Le long de notre chemin à vélo, qui passe sur les roches anciennes du massif armoricain, entre paysage bocager et zones humides, nous sommes dominés par le légendaire Menez Hom et ses 330 mètres (une véritable montagne dans ce paysage côtier). En bas, l’Aulne maritime forme des méandres dans lesquels je rêve de voir le mont se refléter. L’Aulne, c’est ce fleuve magnifique qui débouche dans la rade de Brest après un parcours ciselant les roches mille fois millénaires, un chemin doux, sinueux et brumeux—pour le plus grand bonheur des promeneurs—et que nous tutoyons ce jour-là: que nous traversons même ! Entre un pont en béton qui danse gracieusement au-dessus du cours d’eau, déjà saumâtre à cet endroit, et les maisons attachées à d’anciens moulins marémoteurs, le tout entouré par d’abrupts flancs boisés, le passage d’une rive à l’autre est mémorable. Nos cuisses en témoigneraient volontiers. Plus mémorable encore, ce qui nous attend de l’autre côté du fleuve alors que nous entrons bel et bien dans un autre microcosme—pour celui qui se place à l’échelle du pays—, la presqu'île de Crozon ! Jusque-là, je me félicite du chemin planifié et mon ami est ravi. Ouf ! Le comble du cartographe serait de nous emmener sur un chemin ennuyeux ou impraticable.
C’est à la moitié du trajet que ce moment arrive, avec un chemin très étroit et raide difficile, même à pied. Désolé, et devant l’impasse, je propose de se lancer, juste pour voir. La magie du lieu nous empêche de regarder derrière nous : arrivés dans une chênaie tempérée, luxuriante, touffue, dense, humide–très humide !– nous sommes en extase devant ce sanctuaire végétal où mousses et chênes croissent et emplissent l’espace d’un vif vert printanier, étouffent le son de la pluie qui a commencé à tomber. La forêt fait partie d’une réserve biologique intégrale, la nature exprime sa pleine potentialité dans ce bois au bord de la mer, sur un flanc raide comme on en trouve tout autour de la rade.

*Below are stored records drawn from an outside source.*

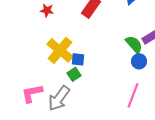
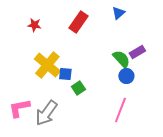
green square: (74, 74) -> (78, 88), moved

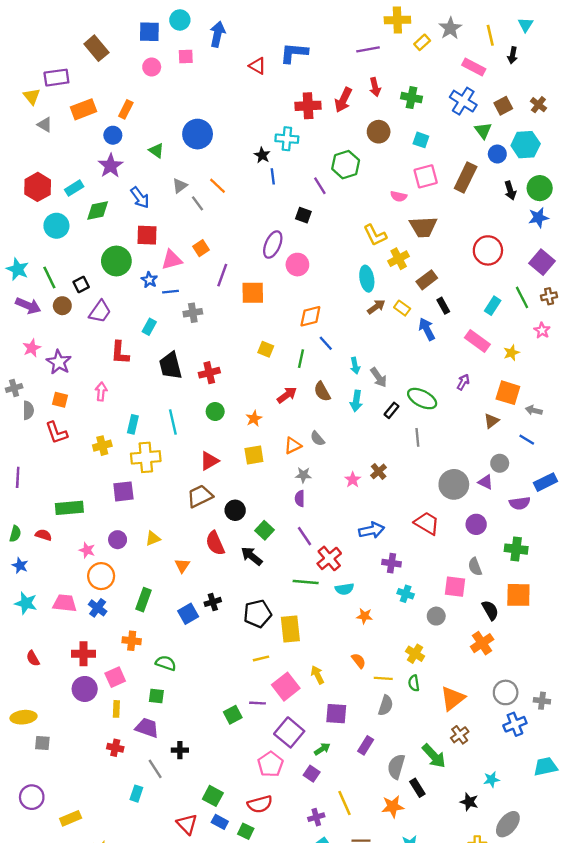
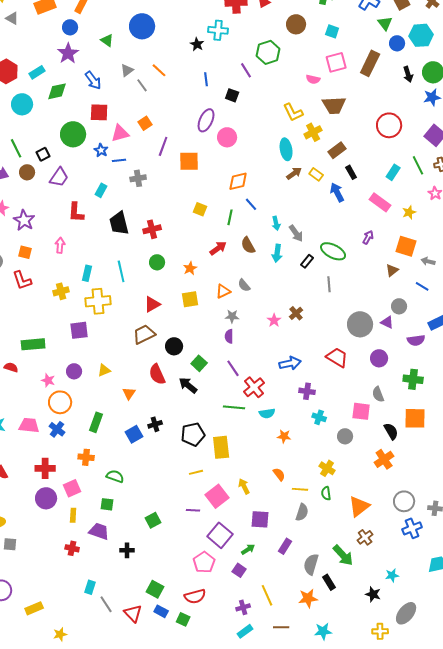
blue line: (273, 176) -> (206, 79), moved
green square: (233, 715) -> (153, 520), moved
gray line: (155, 769) -> (106, 604), moved

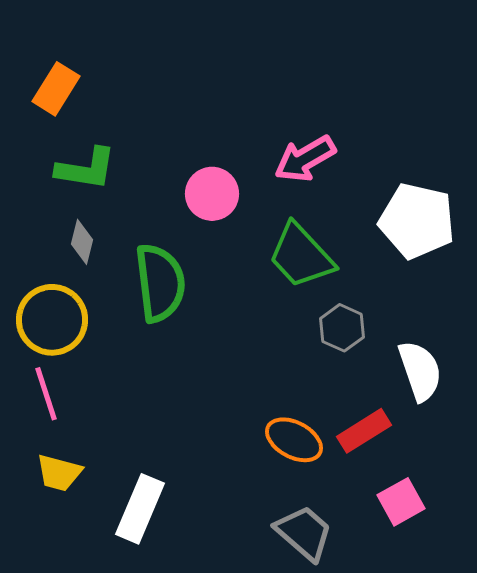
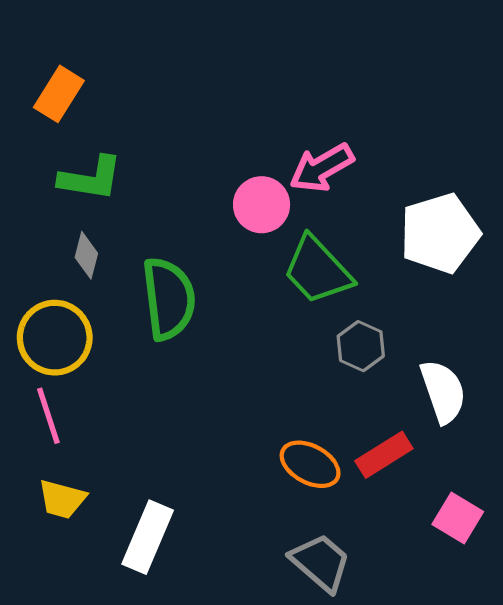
pink circle: (212, 194) -> (262, 205), moved
white pentagon: (417, 221) -> (440, 233), turned -30
pink square: (401, 502) -> (458, 518), moved, turned -30

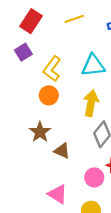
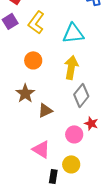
yellow L-shape: (52, 69) -> (36, 22), moved
brown triangle: (62, 151) -> (45, 110), turned -49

Arrivés plus loin, un sillon sédimentaire fend la mer, d’autres sentiers raides nous attendent. Le village de Landévennec nous accueille avec ses deux abbayes, son cimetière de navires de la Marine et sa vue imprenable sur l’Île de Terenez, qui émerge de l’Aulne, dans son tout dernier méandre.
Sur la route, bien des idées nous viennent : cartes pour moi et photos pour mon camarade de route qui se passionne pour les animaux et les espaces naturels, qu’il prend en photo et filme…
Vivre en géographie
“En Bretagne, il pleut tout le temps". Oui, il pleut très souvent, à fortiori à proximité de la mer, sur la côte. C'est cette proximité à l'océan, que les gens convoitent tant, pour y passer des vacances ou bien pour y habiter, qui est la raison même de ce climat dont ils se plaignent. Paradoxal non ? Pourtant les climats font – au moins en partie – les terroirs alimentaires et l'alimentation (dont on se régale) mais aussi les paysages, (qu'on aime visiter) les vêtements (qu'on porte tous les jours) et bien d'autres choses qui ont infusé les cultures humaines pendant des milliers d'années. En Bretagne, il pleut tout le temps". Je ne compte plus les fois où j'ai entendu cette phrase légèrement agaçante à propos de la Bretagne, sa pluie, sa "grisaille", ou bien au sujet d'autres régions françaises, venant de gens dénigrant leur lieu de vie, en le comparant à des lieux typiquement prisés, souvent le sud de la France, réputé ensoleillé et plus chaud.
Image : "Carte scolaire de 1960 Editions MDI » Climat de la France [métropolitaine]
Je parle ici du climat, mais ce n'est en fait que la partie émergée de l'iceberg de cette rupture entre les gens et leur lieu de vie, qui me brise le cœur quand j'entends le peu d'amour, le mépris même, qu'on certaines personnes pour les paysages de leur enfance, des lieux façonné par un climat, par les mains de leurs ancêtres, par des phénomènes géographiques magnifiques, magiques presque. Pour en revenir à la pluie : comment ne pas s'extasier devant les forêts de l'Ouest de la France, chênaies côtières, hêtraies enchantées, massifs de fougères gigantesques et troncs moussus, couverts d'énormes mousses d'un vert qui témoignent à elles seules de l'humidité quotidienne amenée par l'atmosphère, depuis la mer ?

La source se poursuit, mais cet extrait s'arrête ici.